Researchers studying the beginnings of human life on Earth say that the development of the genetic code was an inevitable consequence...

Researchers studying the beginnings of human life on Earth say that the development of the genetic code was an inevitable consequence of naturally-occurring chemical relationships between nucleotides and amino acids.

By piecing together how 'Ida' and 'Luca' - what scientists call the initial Darwinian ancestor and the last universal common ancestor - assembled themselves from the chemicals thought to be present on the primordial Earth, international research teams are closer to understanding how organisms developed the ability to, not only self-replicate, but store genetic information.

Professor Michael Yarus, from the University of Colorado at Boulder, USA, is one such researcher who works with artificial RNA, a close cousin of DNA, which Luca is thought to have been based on. Strands of RNA can act like enzymes, which means organisms could have had a metabolism before proteins allowed more complex life forms to develop.

The nucleotides that make up an RNA strand are grouped into triplets, each of which codes for a different amino acid. Professor Yarus' research shows that the natural chemical bonding means amino acids have a much higher affinity for certain RNA triplets (known as anti-codons) than others, explaining why individual triplets always code for the same amino acid. He has shown this by mixing RNA with amino acids and watching certain matches nestle next to their corresponding triplets.
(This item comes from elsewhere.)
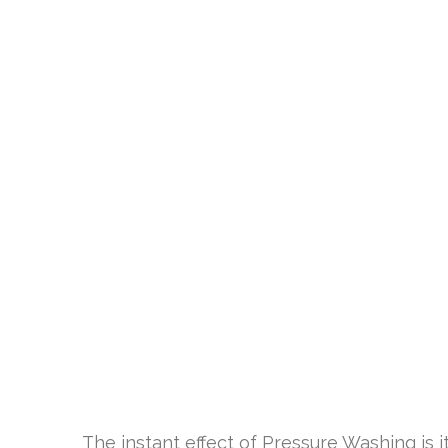
The instant effect of Pressure Washing is i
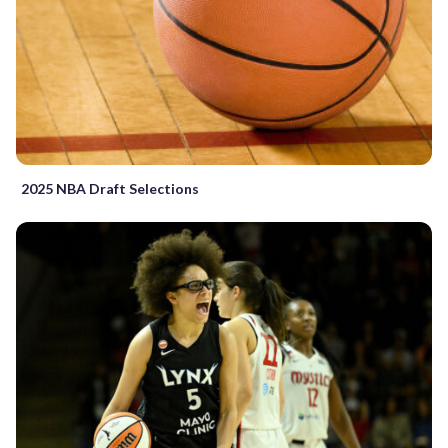
2025 NBA Draft Selections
'Yarus found that anticodons [a type of triplet found in some RNAs] were particularly good in this regard and bind the 'correct' amino acid with up to a million fold greater affinity than other amino acids', said Dr Nick Lane of University College London.

Two other researchers at the Salk Institute for Biological Sciences in La Jolla, California, USA, have taken Professor Yarus' idea further by looking for chemical affinities in real organisms. When the pair looked at where amino acids sit in the ribosome - key components of cellular machinery which assemble proteins from amino acids - they found that 11 of 20 standard amino acids were far more likely than not to be positioned next to the 'correct' RNA triplet, as reported in New Scientist.

These discoveries have led research teams to speculate that Ida, the precursor organism to Luca, may have been made of something very similar to RNA.  The catalyst which could have necessitated nucleotides to assemble genetic chains on their own has long evaded scientists, explains Professor Yarus, however, Dr Lane believes there may be a simpler way to explain how the first chains of RNA appeared.

Professor Ernesto Di Mauro from Sapienza University of Rome in Italy, has found that cyclic nucleotides - a chemical variation of the nucleotides which make up RNA - will spontaneously link together to form RNA chains.
Dr Lane has looked at natural environments such as the Earth's crust for where these cyclic nucleotides may have originated. 'In environments like hydrothermal vents it is likely, but as yet experimentally unproven, that a range of amino acids and nucleotides would be formed by the laws of chemistry', he said.